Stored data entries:
■ ■ ■

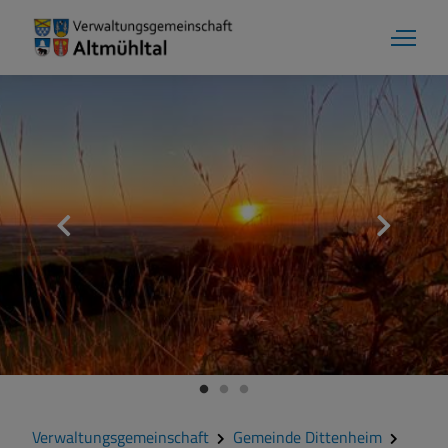
Aktuelles
Verwaltungsgemeinschaft
Gemeinde Alesheim
Gemeinde Dittenheim
Verwaltungsgemeinschaft
Gemeinde Dittenheim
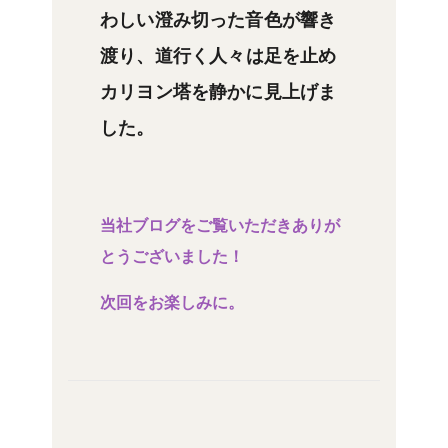
わしい澄み切った音色が響き
渡り、
道行く人々は足を止め
カリヨン塔を静かに見上げま
した。
当社ブログをご覧いただきありが
とうございました！
次回をお楽しみに。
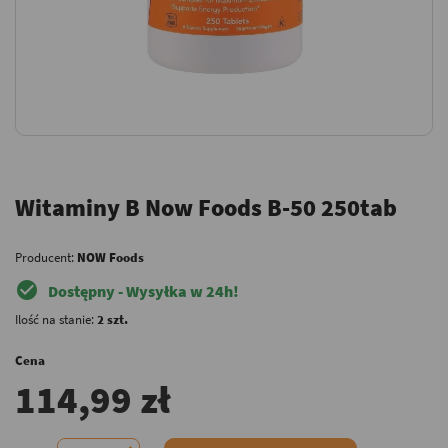
Witaminy B Now Foods B-50 250tab
Producent:
NOW Foods
check_circle
Dostępny - Wysyłka w 24h!
Ilość na stanie:
2 szt.
Cena
114,99 zł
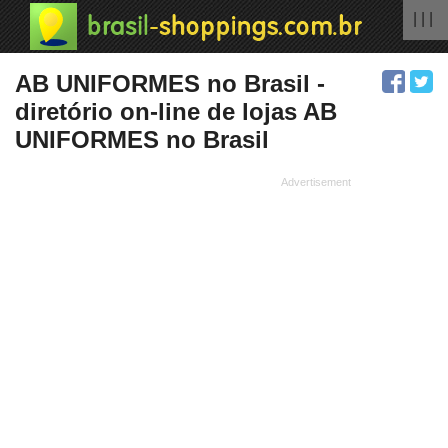
| | |
AB UNIFORMES no Brasil -
diretório on-line de lojas AB
UNIFORMES no Brasil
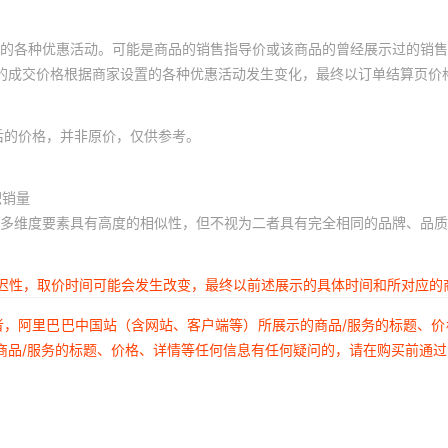
的各种优惠活动。可能是商品的销售指导价或该商品的曾经展示过的销售
体的成交价格根据商家设置的各种优惠活动发生变化，最终以订单结算页价
后的价格，并非原价，仅供参考。
积销量
多维度要素具有高度的相似性，但不视为二者具有完全相同的品牌、品质
延迟性，取价时间可能会发生改变，最终以前述展示的具体时间和所对应的
者，阿里巴巴中国站（含网站、客户端等）所展示的商品/服务的标题、
商品/服务的标题、价格、详情等任何信息有任何疑问的，请在购买前通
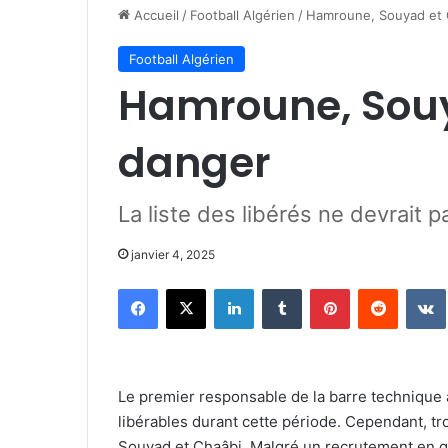
Accueil
/
Football Algérien
/
Hamroune, Souyad et 
Football Algérien
Hamroune, Souy
danger
La liste des libérés ne devrait p
janvier 4, 2025
Facebook
X
Linkedin
Tumblr
Pinterest
Reddit
Le premier responsable de la barre technique 
libérables durant cette période. Cependant, t
Souyad et Chaâbi. Malgré un recrutement en gr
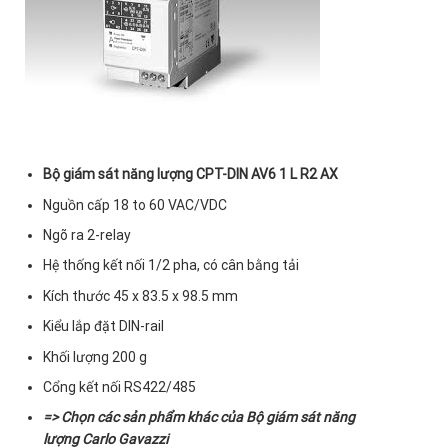
Bộ giám sát năng lượng CPT-DIN AV6 1 L R2 AX
Nguồn cấp 18 to 60 VAC/VDC
Ngõ ra 2-relay
Hệ thống kết nối 1/2 pha, có cân bằng tải
Kích thước 45 x 83.5 x 98.5 mm
Kiểu lắp đặt DIN-rail
Khối lượng 200 g
Cổng kết nối RS422/485
=> Chọn các sản phẩm khác của
Bộ giám sát năng
lượng Carlo Gavazzi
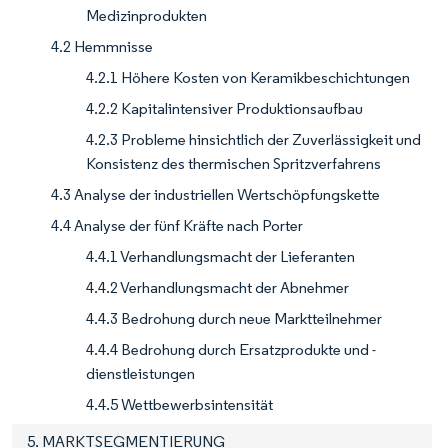
Medizinprodukten
4.2 Hemmnisse
4.2.1 Höhere Kosten von Keramikbeschichtungen
4.2.2 Kapitalintensiver Produktionsaufbau
4.2.3 Probleme hinsichtlich der Zuverlässigkeit und
Konsistenz des thermischen Spritzverfahrens
4.3 Analyse der industriellen Wertschöpfungskette
4.4 Analyse der fünf Kräfte nach Porter
4.4.1 Verhandlungsmacht der Lieferanten
4.4.2 Verhandlungsmacht der Abnehmer
4.4.3 Bedrohung durch neue Marktteilnehmer
4.4.4 Bedrohung durch Ersatzprodukte und -
dienstleistungen
4.4.5 Wettbewerbsintensität
5. MARKTSEGMENTIERUNG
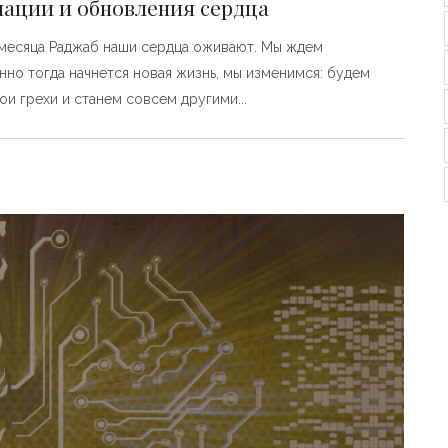
мации и обновления сердца
 месяца Раджаб наши сердца оживают. Мы ждем
енно тогда начнется новая жизнь, мы изменимся: будем
вои грехи и станем совсем другими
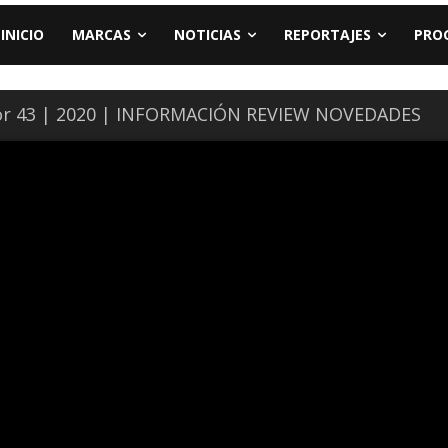
INICIO
MARCAS
NOTICIAS
REPORTAJES
PRO
r 43 | 2020 | INFORMACIÓN REVIEW NOVEDADES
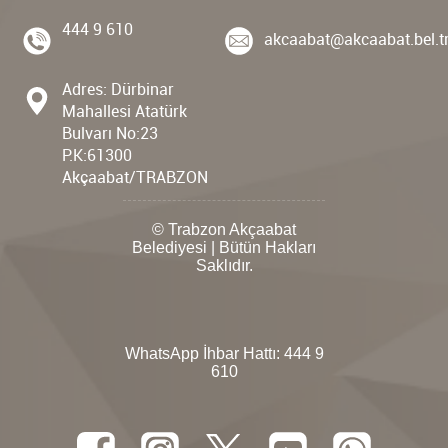
444 9 610
akcaabat@akcaabat.bel.t
Adres: Dürbinar
Mahallesi Atatürk
Bulvarı No:23
P.K:61300
Akçaabat/TRABZON
© Trabzon Akçaabat
Belediyesi | Bütün Hakları
Saklıdır.
WhatsApp İhbar Hattı:
444 9
610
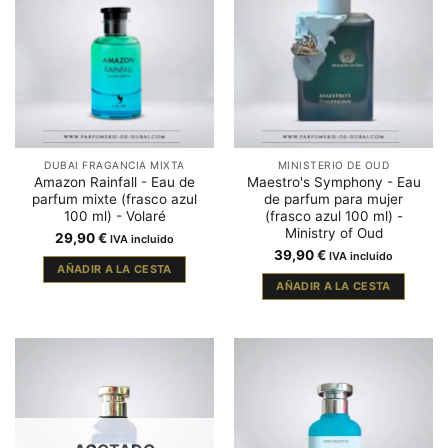
DUBAI FRAGANCIA MIXTA
MINISTERIO DE OUD
Amazon Rainfall - Eau de
Maestro's Symphony - Eau
parfum mixte (frasco azul
de parfum para mujer
100 ml) - Volaré
(frasco azul 100 ml) -
Ministry of Oud
29,90
€
IVA incluido
39,90
€
IVA incluido
AÑADIR A LA CESTA
AÑADIR A LA CESTA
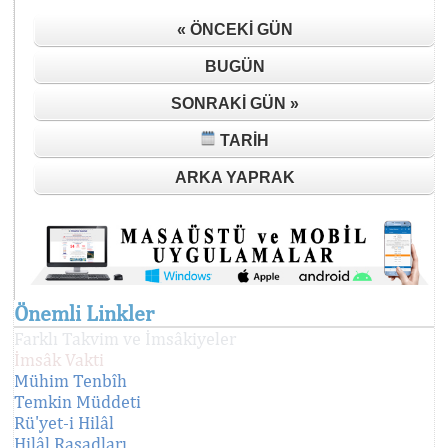
« ÖNCEKI GÜN
BUGÜN
SONRAKI GÜN »
TARIH
ARKA YAPRAK
Önemli Linkler
Farklı Takvim ve İmsâkiyeler
İmsâk Vakti
Mühim Tenbîh
Temkin Müddeti
Rü'yet-i Hilâl
Hilâl Rasadları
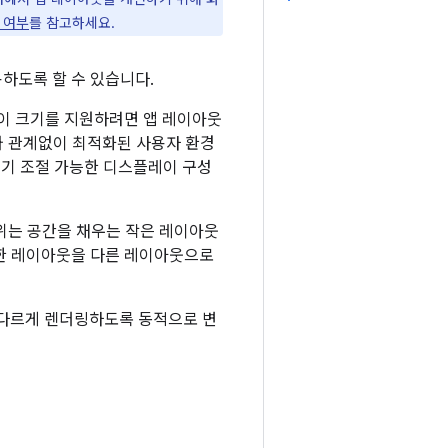
 여부
를 참고하세요.
하도록 할 수 있습니다.
레이 크기를 지원하려면 앱 레이아웃
와 관계없이 최적화된 사용자 환경
 크기 조절 가능한 디스플레이 구성
위는 공간을 채우는 작은 레이아웃
 한 레이아웃을 다른 레이아웃으로
를 다르게 렌더링하도록 동적으로 변
기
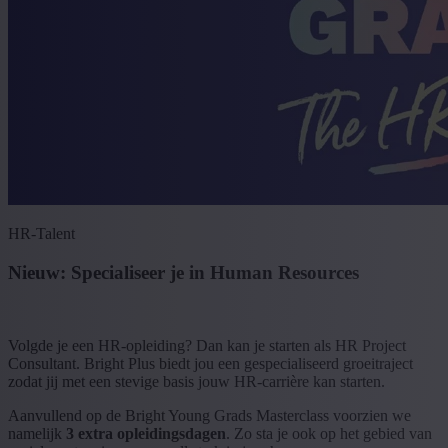
HR-Talent
Nieuw: Specialiseer je in Human Resources
Volgde je een HR-opleiding? Dan kan je starten als HR Project
Consultant. Bright Plus biedt jou een gespecialiseerd groeitraject
zodat jij met een stevige basis jouw HR-carrière kan starten.
Aanvullend op de Bright Young Grads Masterclass voorzien we
namelijk
3 extra opleidingsdagen
. Zo sta je ook op het gebied van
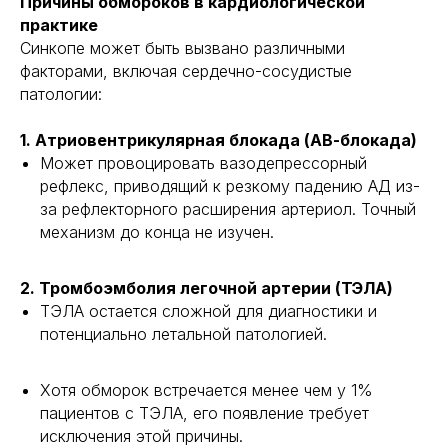
Причины обмороков в кардиологической
практике
Синкопе может быть вызвано различными
факторами, включая сердечно-сосудистые
патологии:
1. Атриовентрикулярная блокада (АВ-блокада)
Может провоцировать вазодепрессорный
рефлекс, приводящий к резкому падению АД из-
за рефлекторного расширения артериол. Точный
механизм до конца не изучен.
2. Тромбоэмболия легочной артерии (ТЭЛА)
ТЭЛА остается сложной для диагностики и
потенциально летальной патологией.
Хотя обморок встречается менее чем у 1%
пациентов с ТЭЛА, его появление требует
исключения этой причины.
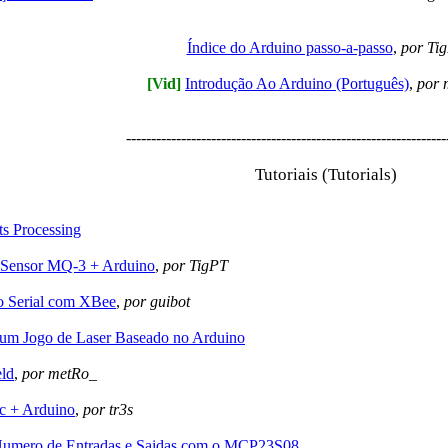
Índice do Arduino passo-a-passo
,
por Ti
[Vid]
Introdução Ao Arduino (Português)
,
por 
----------------------------------------------------------------
Tutoriais (Tutorials)
s Processing
 Sensor MQ-3 + Arduino
,
por TigPT
 Serial com XBee
,
por guibot
um Jogo de Laser Baseado no Arduino
eld
,
por metRo_
 + Arduino
,
por tr3s
Numero de Entradas e Saidas com o MCP23S08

■ ■ ■

What is required: Answer with a single number: the count of lines above that contain the string "năng".

Response to this task: 2